Directions for this task:
Reproduce every record below exactly as it appears.

[Data shown Boundary: Start]

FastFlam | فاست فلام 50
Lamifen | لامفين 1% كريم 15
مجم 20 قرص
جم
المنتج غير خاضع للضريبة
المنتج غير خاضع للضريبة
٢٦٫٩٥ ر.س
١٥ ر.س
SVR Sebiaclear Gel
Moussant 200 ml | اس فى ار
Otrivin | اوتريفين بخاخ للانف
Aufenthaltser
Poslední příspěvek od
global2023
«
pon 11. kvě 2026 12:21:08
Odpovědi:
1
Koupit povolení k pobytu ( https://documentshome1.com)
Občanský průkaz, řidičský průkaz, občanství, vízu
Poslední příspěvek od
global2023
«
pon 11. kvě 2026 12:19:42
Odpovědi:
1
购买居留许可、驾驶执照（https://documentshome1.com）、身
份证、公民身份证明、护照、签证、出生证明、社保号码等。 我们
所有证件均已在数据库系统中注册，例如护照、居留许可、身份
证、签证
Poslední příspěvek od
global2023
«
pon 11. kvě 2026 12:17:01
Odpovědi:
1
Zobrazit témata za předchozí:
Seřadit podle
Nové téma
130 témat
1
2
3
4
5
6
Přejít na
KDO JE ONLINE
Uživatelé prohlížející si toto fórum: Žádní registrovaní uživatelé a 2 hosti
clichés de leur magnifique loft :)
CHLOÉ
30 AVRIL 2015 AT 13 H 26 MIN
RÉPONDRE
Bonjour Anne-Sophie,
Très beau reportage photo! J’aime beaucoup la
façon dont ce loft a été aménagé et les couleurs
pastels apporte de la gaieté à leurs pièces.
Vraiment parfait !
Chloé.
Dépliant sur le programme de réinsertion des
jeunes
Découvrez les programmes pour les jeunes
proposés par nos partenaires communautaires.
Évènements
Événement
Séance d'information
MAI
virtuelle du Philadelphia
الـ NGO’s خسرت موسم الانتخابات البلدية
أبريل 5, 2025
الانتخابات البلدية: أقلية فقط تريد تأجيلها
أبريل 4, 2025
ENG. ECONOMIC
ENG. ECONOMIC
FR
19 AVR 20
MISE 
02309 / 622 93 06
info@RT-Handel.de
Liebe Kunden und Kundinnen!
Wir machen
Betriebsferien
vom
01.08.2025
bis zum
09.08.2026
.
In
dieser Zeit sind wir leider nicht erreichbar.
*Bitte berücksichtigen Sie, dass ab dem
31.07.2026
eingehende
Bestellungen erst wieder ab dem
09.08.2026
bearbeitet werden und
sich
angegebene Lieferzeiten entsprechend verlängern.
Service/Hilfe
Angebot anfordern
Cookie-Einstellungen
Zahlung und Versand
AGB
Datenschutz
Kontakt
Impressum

[Data shown Boundary: End]

Task output:
FastFlam | فاست فلام 50
Lamifen | لامفين 1% كريم 15
مجم 20 قرص
جم
المنتج غير خاضع للضريبة
المنتج غير خاضع للضريبة
٢٦٫٩٥ ر.س
١٥ ر.س
SVR Sebiaclear Gel
Moussant 200 ml | اس فى ار
Otrivin | اوتريفين بخاخ للانف
Aufenthaltser
Poslední příspěvek od
global2023
«
pon 11. kvě 2026 12:21:08
Odpovědi:
1
Koupit povolení k pobytu ( https://documentshome1.com)
Občanský průkaz, řidičský průkaz, občanství, vízu
Poslední příspěvek od
global2023
«
pon 11. kvě 2026 12:19:42
Odpovědi:
1
购买居留许可、驾驶执照（https://documentshome1.com）、身
份证、公民身份证明、护照、签证、出生证明、社保号码等。 我们
所有证件均已在数据库系统中注册，例如护照、居留许可、身份
证、签证
Poslední příspěvek od
global2023
«
pon 11. kvě 2026 12:17:01
Odpovědi:
1
Zobrazit témata za předchozí:
Seřadit podle
Nové téma
130 témat
1
2
3
4
5
6
Přejít na
KDO JE ONLINE
Uživatelé prohlížející si toto fórum: Žádní registrovaní uživatelé a 2 hosti
clichés de leur magnifique loft :)
CHLOÉ
30 AVRIL 2015 AT 13 H 26 MIN
RÉPONDRE
Bonjour Anne-Sophie,
Très beau reportage photo! J’aime beaucoup la
façon dont ce loft a été aménagé et les couleurs
pastels apporte de la gaieté à leurs pièces.
Vraiment parfait !
Chloé.
Dépliant sur le programme de réinsertion des
jeunes
Découvrez les programmes pour les jeunes
proposés par nos partenaires communautaires.
Évènements
Événement
Séance d'information
MAI
virtuelle du Philadelphia
الـ NGO’s خسرت موسم الانتخابات البلدية
أبريل 5, 2025
الانتخابات البلدية: أقلية فقط تريد تأجيلها
أبريل 4, 2025
ENG. ECONOMIC
ENG. ECONOMIC
FR
19 AVR 20
MISE 
02309 / 622 93 06
info@RT-Handel.de
Liebe Kunden und Kundinnen!
Wir machen
Betriebsferien
vom
01.08.2025
bis zum
09.08.2026
.
In
dieser Zeit sind wir leider nicht erreichbar.
*Bitte berücksichtigen Sie, dass ab dem
31.07.2026
eingehende
Bestellungen erst wieder ab dem
09.08.2026
bearbeitet werden und
sich
angegebene Lieferzeiten entsprechend verlängern.
Service/Hilfe
Angebot anfordern
Cookie-Einstellungen
Zahlung und Versand
AGB
Datenschutz
Kontakt
Impressum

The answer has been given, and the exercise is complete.